A library without books sounds like an oxymoron. But Stanford University's engineering library is about to kiss 85% of its titles goodbye.

As reported on NPR Thursday morning, the library's new building houses just 10,000 physical volumes, down from 80,000. Stanford's librarians told NPR that more and more students are getting the information, periodicals, and even full texts they need via the Internet. Online, it takes students mere seconds to find the same formulas that once sent them hunting through the stacks.

Academic texts' shift to the Internet could be great news for Google (Nasdaq: GOOG), which has teamed up with several major universities, including Stanford, Princeton, Harvard, Oxford, and Cornell, to digitize their collections for the entire world to see. Lest you think Big Goo's doing so entirely out of the not-evilness of its heart, bear in mind that it stands to collect referral fees for related publisher and bookseller links on each volume in its Google Books library.

The move toward e-books is also a potential boon for Apple's (Nasdaq: AAPL) iPad and Amazon.com's (Nasdaq: AMZN) Kindle, which could each replace a backpack full of heavy textbooks for weary undergrads -- assuming such devices can meet every student's needs.

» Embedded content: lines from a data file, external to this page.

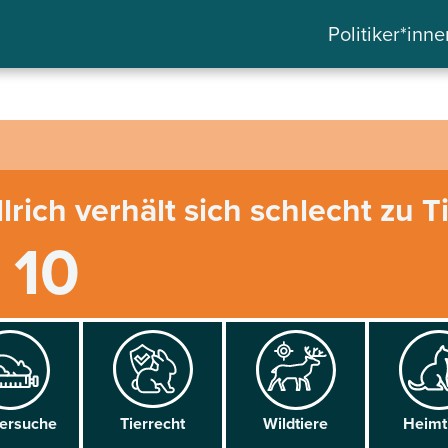
Politiker*inne
lrich verhält sich schlecht zu T
/ 10
versuche
Tier­recht
Wild­tiere
Heim­t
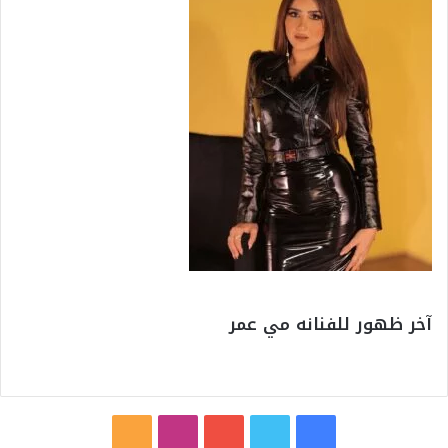
آخر ظهور للفنانه مي عمر
ف
ت
ي
ا
م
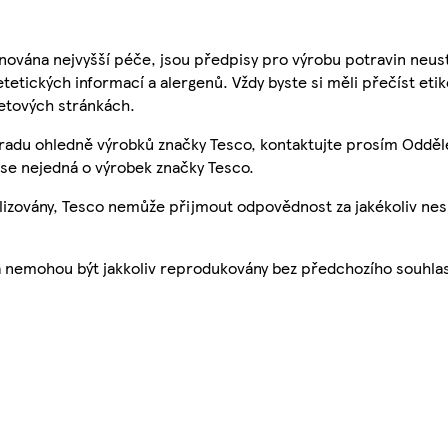
nována nejvyšší péče, jsou předpisy pro výrobu potravin neust
etetických informací a alergenů. Vždy byste si měli přečíst eti
etových stránkách.
 radu ohledně výrobků značky Tesco, kontaktujte prosím Odděl
se nejedná o výrobek značky Tesco.
ualizovány, Tesco nemůže přijmout odpovědnost za jakékoliv ne
a nemohou být jakkoliv reprodukovány bez předchozího souhla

NPR's report noted that an Arizona State University plan to distribute textbooks via Kindle drew protests because the gadget wasn't accessible enough for the visually impaired.

Textbook publishers such as McGraw-Hill (NYSE: MHP) could also benefit from going electronic. They can sell directly to students, eliminating the middlemen of campus bookstores, or at least replacing them with the potentially more reasonable fees Amazon and Apple impose. Publishers can also maintain high prices while eliminating printing costs and other overhead, fattening their margins. And they can decimate the used-book market with copy-protected volumes that can't be passed from one student to another. (Just when you thought the college-textbook market couldn't get any more mind-bogglingly expensive …)

Librarians might not suffer, either, even as the information they curate migrates online. NPR reports that Stanford's library staff is looking forward to less time lugging books back and forth, and more time working one-on-one with students seeking knowledge.

As for the 70,000 books vanishing from Stanford's shelves, they probably won't be missed. According to NPR, most of the books excluded from the new library hadn't been touched in five years or more.